Mi ha colpito molto la bellezza del bianco e nero, i volti, la stilizzazione dei corpi. Ritieni che sia più difficile attirare l’attenzione dei lettori così che con immagini a colori?

Innanzitutto grazie per il tuo apprezzamento… per quanto riguarda il resto, ti dico che le due cose lavorano in modo sinergico, per cui, il colore, ove presente, sicuramente aiuta il disegno nel suggestionare gli occhi del lettore. E’ altrettanto vero però, che il tipo di disegno cambia anche in base alla presenza o assenza del colore, per cui, se stai lavorando su delle tavole che sai resteranno in bianco e nero, adatti delle soluzioni grafiche e dei bilanciamenti fra chiaro e scuro che comunque possano rendere accattivante la tavola già al primo colpo d’occhio.

Quale parte del tuo lavoro hai trovato più difficile? Ti ha richiesto più lavoro e ricerca di soluzioni anche insolite? Raccontaci un aneddoto della lavorazione.
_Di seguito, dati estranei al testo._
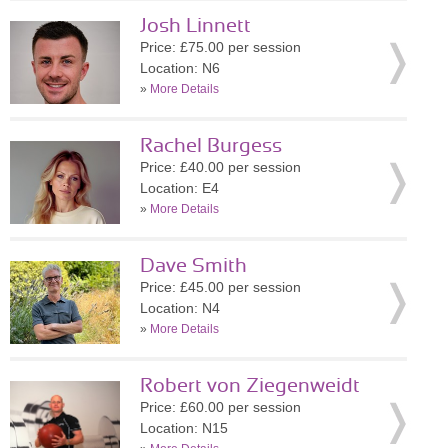
Josh Linnett
Price: £75.00 per session
Location: N6
»
More Details
Rachel Burgess
Price: £40.00 per session
Location: E4
»
More Details
Dave Smith
Price: £45.00 per session
Location: N4
»
More Details
Robert von Ziegenweidt
Price: £60.00 per session
Location: N15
Credo che le cose più impegnative siano state il lavoro di ricerca e la gestione di scene collettive frequenti, anche all’interno della stessa tavola, che comunque non appesantissero la lettura. Per quanto riguarda l’adozione di soluzioni insolite invece, è stata una delle cose più divertenti. Non avendo limiti compositivi, ho potuto giocare liberamente con la sceneggiatura di Lucio Perrimezzi adottando dei layout e delle soluzioni grafiche che potessero semplificare la lettura e al contempo renderla più accattivante.
In tal senso ti dico che il dialogo con Lucio è stato costante e che credo mi abbia mandato diverse “maledezioni”.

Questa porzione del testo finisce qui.